Three rock show in three days isn’t a hard thing to do. It’s an awesome thing to do. Yet, there was something about this particular Rock ‘N’ Roll weekend that kept me from the Little Bighorn LP release show on Saturday night. That something was late night tequila. It was a great idea at the time. And chasing that tequila down with Sirancha and pickle was a great idea, too. Unfortunately, it was also the idea that left me couch-bound for much of Saturday. Still, I have a lot to talk about from Nada Surf and Japandroids. Let’s start…
* I’ve Always thought of Nada Surf as a solid, although not always exceptional power pop band. One with unlikely staying power, to be sure. One that was once destined for one-hit wonder tv shows on vH1 and tough answers on trivia night, that has become now a respected touring band. I never thought of Nada Surf as a rock band.
* Then came Doug Gillard. The former Clevelander who has lent guitar work to Gem, Cobra Verde, Guided by Voices and Death of Samantha local, has added a new element to the band. Often times through the night, I scribbled down words like “rip” and “gritty” and “filthy,” not words I would have ever associated with Nada Surf, the recorded band. Tonight songs like “The Way You Wear Your Head” and “Hi-Speed Soul” and “See These Bones,” were polished, pleasant, catchy and yes, filthy.
* Also of particular interest to Cleveland rock aficionados, was Nada Surf’s cover of an old Bill Fox song, “Electrocution,” a song they worked into the set-list especially for this show at the Beachland. Since Fox returned from the musical wilderness a few years back, there’s been a renewed appreciation both for his work as a solo artist as well as his time spent in the influential Cleveland power pop band, The Mice. Tonight, hearing “Electrocution” provided the rare answer to those who have wondered what Fox’s career would have been like had he not traded rock for folk back in the ’90s.
* Coincidentally, Gillard also recorded with Fox on an unreleased album dating from ’91. My best guess is that this would have been an album by Radio Flyers, Fox’s short-lived follow-up to the Mice.
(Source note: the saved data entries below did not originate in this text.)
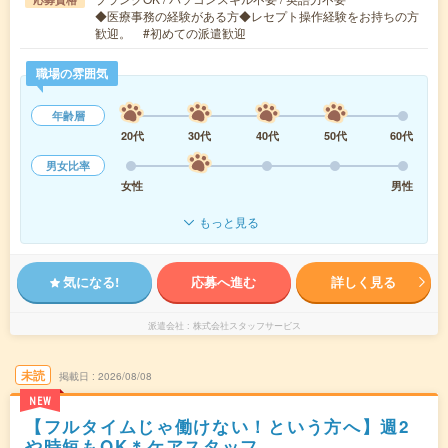
◆医療事務の経験がある方◆レセプト操作経験をお持ちの方
歓迎。 #初めての派遣歓迎
職場の雰囲気
年齢層
20代
30代
40代
50代
60代
男女比率
女性
男性
もっと見る
気になる!
応募へ進む
詳しく見る
派遣会社
株式会社スタッフサービス
未読
掲載日
2026/08/08
NEW
【フルタイムじゃ働けない！という方へ】週2
や時短もOK＊ケアスタッフ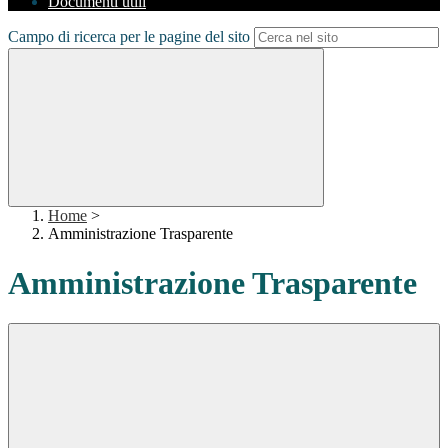
Documenti utili
Campo di ricerca per le pagine del sito
Home
>
Amministrazione Trasparente
Amministrazione Trasparente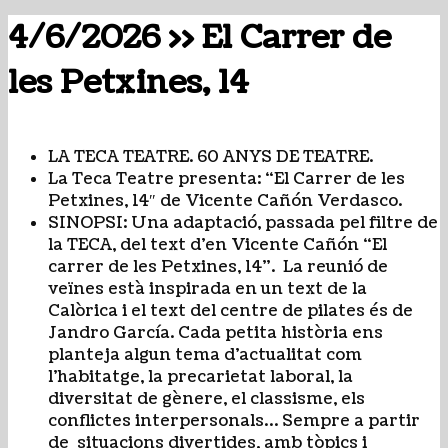
4/6/2026 >> El Carrer de
les Petxines, 14
LA TECA TEATRE. 60 ANYS DE TEATRE.
La Teca Teatre presenta: “El Carrer de les
Petxines, 14″ de Vicente Cañón Verdasco.
SINOPSI: Una adaptació, passada pel filtre de
la TECA, del text d’en Vicente Cañón “El
carrer de les Petxines, 14”. La reunió de
veïnes està inspirada en un text de la
Calòrica i el text del centre de pilates és de
Jandro García. Cada petita història ens
planteja algun tema d’actualitat com
l’habitatge, la precarietat laboral, la
diversitat de gènere, el classisme, els
conflictes interpersonals… Sempre a partir
de situacions divertides, amb tòpics i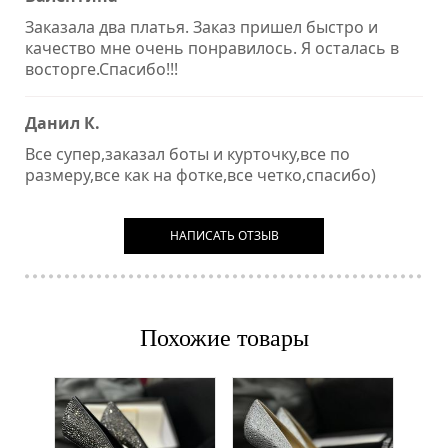
Заказала два платья. Заказ пришел быстро и
качество мне очень понравилось. Я осталась в
восторге.Спасибо!!!
Данил К.
Все супер,заказал боты и курточку,все по
размеру,все как на фотке,все четко,спасибо)
НАПИСАТЬ ОТЗЫВ
Похожие товары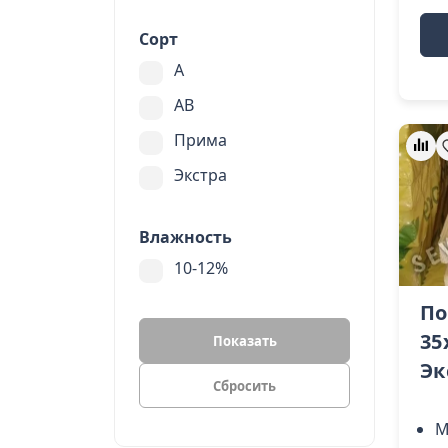
Сорт
A
AB
Прима
Экстра
Влажность
10-12%
По
35
Показать
Эк
М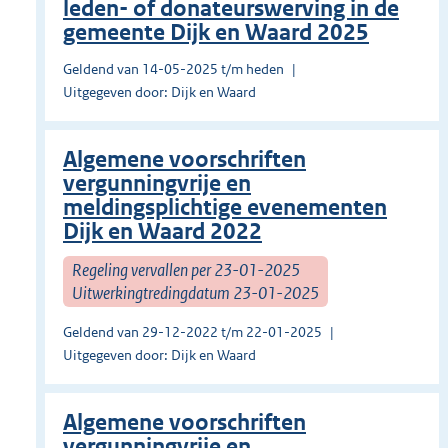
leden- of donateurswerving in de
gemeente Dijk en Waard 2025
Geldend van 14-05-2025 t/m heden
Uitgegeven door: Dijk en Waard
Algemene voorschriften
vergunningvrije en
meldingsplichtige evenementen
Dijk en Waard 2022
Regeling vervallen per 23-01-2025
Uitwerkingtredingdatum 23-01-2025
Geldend van 29-12-2022 t/m 22-01-2025
Uitgegeven door: Dijk en Waard
Algemene voorschriften
vergunningvrije en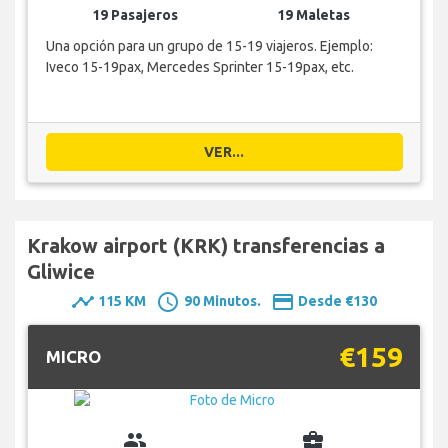
19 Pasajeros
19 Maletas
Una opción para un grupo de 15-19 viajeros. Ejemplo:
Iveco 15-19pax, Mercedes Sprinter 15-19pax, etc.
VER...
Krakow airport (KRK) transferencias a
Gliwice
timeline
schedule
payment
115 KM
90 Minutos.
Desde €130
€159
MICRO
group
business_center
* I did catch the last two songs of Nada Surf’s in-store at Music Saves. It was crowded. It was hot. And the stripped down version of Blizzard of ’77 with just Matthew Caws (vocals/guitar) and Gillard (guitar) on acoustics and Ira Elliot keeping time on a box, was memorable for its sheer beauty in spite of those uncomfortable conditions.
* Early on during Japandroids sold out show Friday night at the Grog Shop, guitarist/vocalist, Brian King expressed how he was glad to be back in Cleveland, and apologized to the fans that it took so long for them to book a return gig. In a separate anecdote, he would relay how he and his sound man play this volume game practically every night. King wants louder. Sound man, concerned about sound, would prefer things to not sound so distorted. King won the Cleveland battle.
* In the back left of the club, everything was muddled. One friend compared it to being at an underwater concert. It was a little better rear center and rear right. I could never get front center. The Grog Shop was sold out and packed. The one place where I did experience pristine sound, however, was in the loo. Who wants to take in a show from the Grog Shop loo?
* While sound quality may have been an issue for those who wanted to hear a rock show, those who took in the fuller experience by raising their cans for every chorus and shouting along with every “Whoa” and every “Oh” didn’t seem particularly bothered. Hey, it was a Friday night and this Vancouver duo who play classic rock anthems with punk rock spirit, are a perfect band for those who want to bury the work week with beers, buds, and Rock ‘N’ Roll.
* Even from the back of the bar, where all one could see was the top stack of King’s big stack of amps, the tips of David Prowse’s drumsticks, and King’s hair flowing in a permanent breeze it was easy to get lost in their feel good rock. A separate patron compared the feeling of a Japandroids show to that of being a 14 year-old at the Warped tour. There is a strong element of escapism in their music. Women got you down? Here’s some loud chords and some “Whoas.” Concerned about your future? Oh, let’s do more loud chords and more “Whoas.” Before you know it, you, the person who found the perfect sound in the loo, is raising your can, too.
* As for highlights, it’s difficult to pick out any songs that stuck out. Sure it was good to hear some of their more popular tracks like “Boys Are Leaving Town,” “Young Hearts Spark Fire,” “Night of Wine and Roses” and “House That Heaven Built,” but that sound. Again, I hate to keep harping on the sound, but it really was one big, and very loud, garbled mess of a mix. Every guitar melody was bulldozed and flattened to the point where they would became indistinguishable from the next. Brian, and I’m using your first name because everyone is buds at a Japandroids show, when your sound man says it’s too loud, listen to the man. He knows sound. That’s why he’s the sound man.